Thursday, September 6, 2012

Last of Summer, First of Autumn


I recently went on vacation, and had a really wonderful time.  I did not go a huge distance away, did not fill my days with endless exciting new and different activities.  In many respects, I basically did a lot of what I do at home, but I did it on vacation, and hence it was many times easier and more enjoyable.  I rented a small housekeeping cabin in the Adirondacks on a tiny lake a little bit north of Saratoga Springs, NY, and arrived there prepared to do most of my own food preparation (only went out for one meal in 5 days), as well as to hunker down and do some work and some studying.  I took time every day to go outside and either hike, canoe, or swim, but the vast majority of my time was spent inside, reading, and listening to music.   When I am home, the food preparation feels much more tedious; the work reading frequently gets relegated to a time when I am already too tired to keep my eyes open and my attention focused; and even if my client schedule is reasonable, with breaks and time to get things done, it frequently feels like things don’t get done.  Then I am off and running in a cycle of getting down on myself, dragging, and getting even less done.   So I wonder, what is so different about pulling myself out of my home and basically doing what I would be doing at home anyways, that makes it so much easier to do while away in a cabin on a lake, with barely the creature comforts of home?  There is no doubt something to be said for being in a calm quiet secluded and beautiful location.  And yet, it is hard to say that that alone is sufficient to have made the difference. 

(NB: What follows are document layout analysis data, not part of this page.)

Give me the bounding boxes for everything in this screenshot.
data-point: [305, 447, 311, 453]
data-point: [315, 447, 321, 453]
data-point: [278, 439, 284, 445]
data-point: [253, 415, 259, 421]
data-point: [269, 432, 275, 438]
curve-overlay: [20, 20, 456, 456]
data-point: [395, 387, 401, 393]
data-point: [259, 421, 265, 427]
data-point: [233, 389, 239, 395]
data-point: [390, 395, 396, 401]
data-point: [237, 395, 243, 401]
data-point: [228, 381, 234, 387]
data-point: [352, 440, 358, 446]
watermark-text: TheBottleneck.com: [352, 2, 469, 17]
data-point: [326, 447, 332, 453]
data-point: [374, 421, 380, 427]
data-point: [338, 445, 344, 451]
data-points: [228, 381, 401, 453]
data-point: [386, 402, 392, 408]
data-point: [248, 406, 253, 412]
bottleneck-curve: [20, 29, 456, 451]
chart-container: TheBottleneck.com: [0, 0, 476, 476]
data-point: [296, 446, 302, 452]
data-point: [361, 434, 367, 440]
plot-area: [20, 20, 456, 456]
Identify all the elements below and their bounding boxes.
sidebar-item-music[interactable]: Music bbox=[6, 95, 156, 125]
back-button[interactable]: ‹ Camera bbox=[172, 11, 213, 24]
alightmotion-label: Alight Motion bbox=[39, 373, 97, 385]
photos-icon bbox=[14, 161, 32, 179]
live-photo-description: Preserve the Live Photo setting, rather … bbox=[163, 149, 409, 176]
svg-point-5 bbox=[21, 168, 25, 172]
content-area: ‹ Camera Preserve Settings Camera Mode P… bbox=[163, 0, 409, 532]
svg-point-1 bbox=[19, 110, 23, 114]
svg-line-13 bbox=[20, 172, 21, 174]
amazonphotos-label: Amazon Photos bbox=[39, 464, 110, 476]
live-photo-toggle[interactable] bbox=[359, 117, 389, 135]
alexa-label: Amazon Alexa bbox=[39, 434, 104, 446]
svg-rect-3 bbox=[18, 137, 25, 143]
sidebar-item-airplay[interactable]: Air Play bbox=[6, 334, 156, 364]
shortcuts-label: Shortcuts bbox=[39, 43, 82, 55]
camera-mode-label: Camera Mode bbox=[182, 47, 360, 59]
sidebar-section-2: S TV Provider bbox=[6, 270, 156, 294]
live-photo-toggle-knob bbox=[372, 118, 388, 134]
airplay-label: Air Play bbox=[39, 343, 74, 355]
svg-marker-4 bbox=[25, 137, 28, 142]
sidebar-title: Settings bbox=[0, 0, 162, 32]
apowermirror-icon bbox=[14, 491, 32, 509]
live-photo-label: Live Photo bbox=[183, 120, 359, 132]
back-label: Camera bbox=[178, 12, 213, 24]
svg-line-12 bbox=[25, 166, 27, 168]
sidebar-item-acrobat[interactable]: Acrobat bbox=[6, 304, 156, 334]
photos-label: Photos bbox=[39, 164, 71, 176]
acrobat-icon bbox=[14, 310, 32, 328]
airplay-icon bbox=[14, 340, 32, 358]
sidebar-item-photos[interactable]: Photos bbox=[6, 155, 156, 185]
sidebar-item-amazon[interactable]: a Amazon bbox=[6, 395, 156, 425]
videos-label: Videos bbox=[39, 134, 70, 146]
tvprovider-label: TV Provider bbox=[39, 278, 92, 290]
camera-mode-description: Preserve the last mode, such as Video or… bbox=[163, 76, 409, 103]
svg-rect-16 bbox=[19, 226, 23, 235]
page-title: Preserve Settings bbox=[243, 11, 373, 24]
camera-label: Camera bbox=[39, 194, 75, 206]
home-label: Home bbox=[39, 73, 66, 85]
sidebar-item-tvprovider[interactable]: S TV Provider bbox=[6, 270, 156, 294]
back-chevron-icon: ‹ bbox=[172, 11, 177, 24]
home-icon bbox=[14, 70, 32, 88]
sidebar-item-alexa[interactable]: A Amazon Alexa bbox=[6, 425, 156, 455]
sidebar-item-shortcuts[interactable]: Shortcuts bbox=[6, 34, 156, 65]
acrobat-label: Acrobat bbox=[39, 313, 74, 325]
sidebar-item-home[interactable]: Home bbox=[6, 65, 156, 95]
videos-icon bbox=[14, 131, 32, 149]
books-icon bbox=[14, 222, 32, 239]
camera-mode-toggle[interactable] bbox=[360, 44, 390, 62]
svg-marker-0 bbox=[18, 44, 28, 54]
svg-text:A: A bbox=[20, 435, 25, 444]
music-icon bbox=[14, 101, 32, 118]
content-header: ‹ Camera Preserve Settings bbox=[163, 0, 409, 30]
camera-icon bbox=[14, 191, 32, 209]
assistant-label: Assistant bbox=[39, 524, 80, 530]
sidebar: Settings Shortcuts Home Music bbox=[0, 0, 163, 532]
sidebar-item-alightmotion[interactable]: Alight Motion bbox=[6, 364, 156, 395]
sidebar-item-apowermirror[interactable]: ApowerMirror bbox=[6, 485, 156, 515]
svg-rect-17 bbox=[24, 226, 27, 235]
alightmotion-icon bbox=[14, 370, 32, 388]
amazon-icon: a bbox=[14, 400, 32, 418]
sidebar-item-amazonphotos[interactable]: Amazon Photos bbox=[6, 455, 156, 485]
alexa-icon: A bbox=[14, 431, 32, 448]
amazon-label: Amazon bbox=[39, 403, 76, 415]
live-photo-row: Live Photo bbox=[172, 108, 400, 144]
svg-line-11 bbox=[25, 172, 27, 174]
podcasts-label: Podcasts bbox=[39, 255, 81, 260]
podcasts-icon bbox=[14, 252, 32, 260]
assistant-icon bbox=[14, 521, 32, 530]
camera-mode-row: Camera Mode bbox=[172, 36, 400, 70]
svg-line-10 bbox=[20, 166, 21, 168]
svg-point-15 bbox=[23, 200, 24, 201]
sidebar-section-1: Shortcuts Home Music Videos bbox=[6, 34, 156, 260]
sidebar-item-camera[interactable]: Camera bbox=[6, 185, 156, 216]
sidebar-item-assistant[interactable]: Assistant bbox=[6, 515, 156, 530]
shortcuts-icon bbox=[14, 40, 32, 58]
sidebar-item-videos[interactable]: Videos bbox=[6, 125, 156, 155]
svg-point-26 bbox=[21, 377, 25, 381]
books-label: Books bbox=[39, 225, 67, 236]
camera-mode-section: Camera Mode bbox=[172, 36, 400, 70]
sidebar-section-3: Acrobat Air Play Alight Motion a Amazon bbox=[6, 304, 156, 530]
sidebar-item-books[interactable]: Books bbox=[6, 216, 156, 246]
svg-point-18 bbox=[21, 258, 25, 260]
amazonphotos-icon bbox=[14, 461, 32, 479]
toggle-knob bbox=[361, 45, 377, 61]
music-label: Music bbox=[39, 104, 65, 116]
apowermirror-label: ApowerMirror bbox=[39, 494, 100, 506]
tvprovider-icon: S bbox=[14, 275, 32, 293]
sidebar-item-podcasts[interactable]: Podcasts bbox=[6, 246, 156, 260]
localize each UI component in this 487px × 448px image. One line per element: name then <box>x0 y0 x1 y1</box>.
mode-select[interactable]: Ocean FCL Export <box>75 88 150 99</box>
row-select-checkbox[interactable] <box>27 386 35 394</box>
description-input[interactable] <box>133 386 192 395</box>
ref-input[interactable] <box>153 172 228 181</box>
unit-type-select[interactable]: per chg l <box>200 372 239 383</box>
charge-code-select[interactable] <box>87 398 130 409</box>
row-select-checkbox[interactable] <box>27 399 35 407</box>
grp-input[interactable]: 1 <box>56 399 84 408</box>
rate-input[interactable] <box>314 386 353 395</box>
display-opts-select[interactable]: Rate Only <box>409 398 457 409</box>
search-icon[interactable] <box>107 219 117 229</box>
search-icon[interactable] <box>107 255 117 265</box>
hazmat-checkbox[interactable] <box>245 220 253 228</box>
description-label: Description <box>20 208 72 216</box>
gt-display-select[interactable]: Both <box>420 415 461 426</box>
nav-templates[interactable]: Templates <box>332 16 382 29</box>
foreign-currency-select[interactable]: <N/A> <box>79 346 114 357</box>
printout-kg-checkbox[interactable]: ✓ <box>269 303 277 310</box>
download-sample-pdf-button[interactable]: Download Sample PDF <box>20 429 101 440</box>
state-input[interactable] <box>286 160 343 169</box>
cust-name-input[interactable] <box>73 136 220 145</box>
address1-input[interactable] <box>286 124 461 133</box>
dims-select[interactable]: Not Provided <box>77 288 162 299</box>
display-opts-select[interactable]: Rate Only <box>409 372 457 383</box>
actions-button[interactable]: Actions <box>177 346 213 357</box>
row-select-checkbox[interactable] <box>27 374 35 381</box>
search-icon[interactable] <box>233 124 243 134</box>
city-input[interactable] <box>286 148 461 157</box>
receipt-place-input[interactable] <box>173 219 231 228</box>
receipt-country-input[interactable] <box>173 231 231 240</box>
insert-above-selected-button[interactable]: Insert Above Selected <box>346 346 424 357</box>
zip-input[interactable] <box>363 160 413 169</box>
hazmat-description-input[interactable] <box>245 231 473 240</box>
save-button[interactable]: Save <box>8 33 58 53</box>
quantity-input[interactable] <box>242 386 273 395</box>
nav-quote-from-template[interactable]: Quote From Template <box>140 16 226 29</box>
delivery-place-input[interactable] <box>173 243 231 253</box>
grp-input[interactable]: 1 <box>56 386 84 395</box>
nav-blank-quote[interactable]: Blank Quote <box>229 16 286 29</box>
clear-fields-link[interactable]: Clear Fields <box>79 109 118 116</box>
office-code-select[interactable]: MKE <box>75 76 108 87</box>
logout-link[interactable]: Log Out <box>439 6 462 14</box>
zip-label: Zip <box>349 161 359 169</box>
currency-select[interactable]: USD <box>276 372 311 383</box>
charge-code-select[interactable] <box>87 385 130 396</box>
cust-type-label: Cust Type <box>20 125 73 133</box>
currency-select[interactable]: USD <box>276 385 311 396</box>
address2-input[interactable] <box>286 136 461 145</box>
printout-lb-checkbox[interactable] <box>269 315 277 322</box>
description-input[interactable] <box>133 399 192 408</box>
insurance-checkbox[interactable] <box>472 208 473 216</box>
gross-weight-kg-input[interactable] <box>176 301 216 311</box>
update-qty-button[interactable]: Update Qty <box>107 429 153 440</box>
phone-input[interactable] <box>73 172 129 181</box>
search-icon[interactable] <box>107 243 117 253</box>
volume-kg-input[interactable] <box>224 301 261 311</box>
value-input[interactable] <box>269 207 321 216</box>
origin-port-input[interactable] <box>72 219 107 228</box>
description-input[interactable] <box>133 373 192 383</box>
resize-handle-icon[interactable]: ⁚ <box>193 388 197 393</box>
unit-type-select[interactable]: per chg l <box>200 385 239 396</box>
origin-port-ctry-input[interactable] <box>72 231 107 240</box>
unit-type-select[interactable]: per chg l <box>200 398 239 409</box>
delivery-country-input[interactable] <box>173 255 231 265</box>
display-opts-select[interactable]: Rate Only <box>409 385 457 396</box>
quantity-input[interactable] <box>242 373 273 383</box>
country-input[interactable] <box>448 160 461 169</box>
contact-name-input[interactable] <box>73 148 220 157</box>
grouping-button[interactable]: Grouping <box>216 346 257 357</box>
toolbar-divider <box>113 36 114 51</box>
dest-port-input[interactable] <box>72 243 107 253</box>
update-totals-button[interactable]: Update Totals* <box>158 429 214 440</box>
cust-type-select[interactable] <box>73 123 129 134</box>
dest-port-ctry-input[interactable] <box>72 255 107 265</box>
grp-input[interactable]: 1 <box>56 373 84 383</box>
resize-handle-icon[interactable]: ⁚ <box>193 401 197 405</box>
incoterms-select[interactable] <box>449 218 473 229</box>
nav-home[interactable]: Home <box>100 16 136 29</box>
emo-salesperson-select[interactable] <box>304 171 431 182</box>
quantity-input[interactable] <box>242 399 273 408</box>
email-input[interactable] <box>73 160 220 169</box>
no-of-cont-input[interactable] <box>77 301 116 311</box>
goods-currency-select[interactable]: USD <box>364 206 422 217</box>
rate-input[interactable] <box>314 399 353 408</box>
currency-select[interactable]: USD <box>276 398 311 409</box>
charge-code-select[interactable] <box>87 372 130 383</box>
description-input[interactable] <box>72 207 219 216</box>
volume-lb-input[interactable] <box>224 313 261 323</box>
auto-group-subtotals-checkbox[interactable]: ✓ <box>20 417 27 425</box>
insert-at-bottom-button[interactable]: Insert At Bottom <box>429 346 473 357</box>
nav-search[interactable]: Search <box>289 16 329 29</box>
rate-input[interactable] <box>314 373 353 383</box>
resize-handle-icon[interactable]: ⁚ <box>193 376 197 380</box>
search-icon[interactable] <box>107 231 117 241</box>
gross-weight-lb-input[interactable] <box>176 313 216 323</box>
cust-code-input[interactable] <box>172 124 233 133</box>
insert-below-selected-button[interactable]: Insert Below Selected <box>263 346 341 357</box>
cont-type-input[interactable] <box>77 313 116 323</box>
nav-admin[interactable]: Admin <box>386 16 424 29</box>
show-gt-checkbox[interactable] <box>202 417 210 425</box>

I imagine the so good feeling of a relaxing vacation that is not filled with a lot of excessive busy-ness feels good differently for everyone who is lucky enough to be able to take that time.  For me, I do think that isolating a period of time, a space, and limited number of activities takes away some of the bigger overwhelm that happens when I am just home and all of a sudden everything is beckoning, and choosing what comes first becomes so hard that, sometimes anyhow, nothing comes first.   September is now upon us.  The great outdoors is still warm and welcoming.  Schedules re-adjust again as even the world of people who don’t go to school, notice, account for, and accommodate the populations that do.  Again, maybe it is my own personal nostalgia, but there is something about the September air that is uniquely inviting.  Maybe it feels that way, because I am coming off of what has become my traditional August vacation?  Whatever it is, I hope you feel it too, and have a wonderful last of Summer and first of Autumn!